In thermal ink-jet printing, droplets of ink are selectably ejected from a plurality of drop ejectors in a printhead. The ejectors are operated in accordance with digital instructions to create a desired image on a print sheet moving past the printhead. The printhead may move back and forth relative to the sheet in a typewriter fashion, or the linear array may be of a size extending across the entire width of a sheet, to place the image on a sheet in a single pass.
The ejectors typically comprise capillary channels, or other ink passageways, which are connected to one or more common ink supply manifolds. Ink is retained within each channel until, in response to an appropriate digital signal, the ink in the channel is rapidly heated by a heating element disposed on a surface within the channel. This rapid vaporization of the ink adjacent the channel creates a bubble which causes a quantity of liquid ink to be ejected through an opening associated with the channel to the print sheet. The process of rapid vaporization creating a bubble is generally known as "nucleation." One patent showing the general configuration of a typical ink-jet printhead is U.S. Pat. No. 4,774,530, assigned to the assignee in the present application.

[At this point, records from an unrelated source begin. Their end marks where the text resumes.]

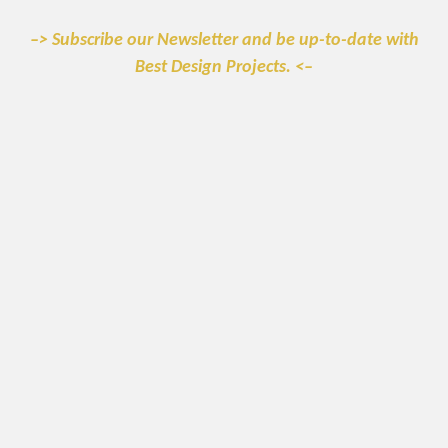
–> Subscribe our Newsletter and be up-to-date with
Best Design Projects. <–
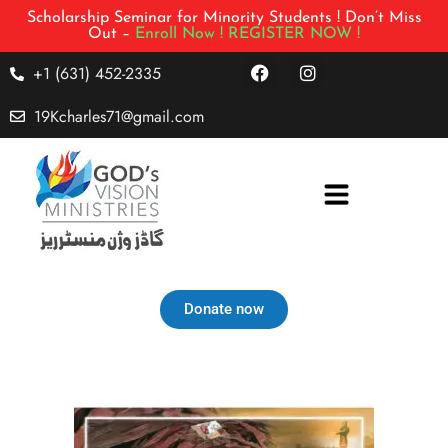
Scholarship Seminar for Minority Students ! Don’t Miss
Out –
Enroll Now !
REGISTER NOW !
+1 (631) 452-2335
19Kcharles71@gmail.com
Donate now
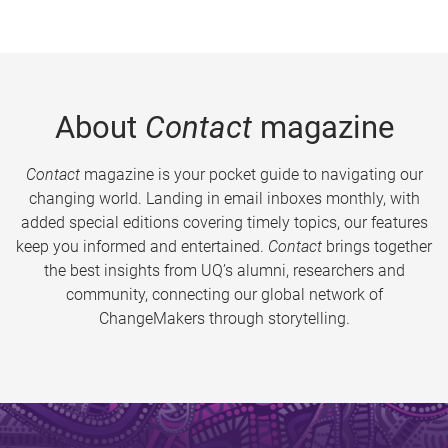
About
Contact
magazine
Contact
magazine is your pocket guide to navigating our
changing world. Landing in email inboxes monthly, with
added special editions covering timely topics, our features
keep you informed and entertained.
Contact
brings together
the best insights from UQ’s alumni, researchers and
community, connecting our global network of
ChangeMakers through storytelling.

In order to create nucleation of a vapor bubble in a quantity of liquid ink, the liquid ink in a specific small area adjacent to the heating element must be brought to a sufficiently high temperature. Although a heating element exposed to the liquid may be provided with a generally sufficient "burn voltage," not all of the area of the heating element exposed to the liquid ink will be of a sufficiently high temperature to create nucleation. It has been found that the central portion of the effective area of a heating element reaches a sufficiently high burn voltage well before areas around the periphery of the heating element area. That is, the heating element may have a sufficiently high temperature only in a relatively small central area thereof, while the outer-lying portions of the heating element area will not be of a sufficient high temperature, and therefore nucleation will occur only for the liquid ink disposed toward the center of the heating element area. This phenomenon causes any number of practical drawbacks, such as: unpredictability of the volume of a resulting ejected droplet; a wasting of energy when a significant portion of the heating element is continually brought close to, but not over, the sufficient temperature; and an undesirable accumulation of excess heat within the printhead.
The phenomenon of the center of a heating element area consistently being hotter than the outer portions of the heating element area can in large part be traced to a lateral leakage of heat energy from the heating element area to other areas within the printhead. By "lateral" is meant that a significant component of heat energy is lost along the edges of the perimeter formed by the area of the heating element exposed to the liquid ink. In the case of a "side shooter" design of a printhead, where the heating elements are typically formed on a main surface of a silicon chip, this lateral heat leakage can be significant.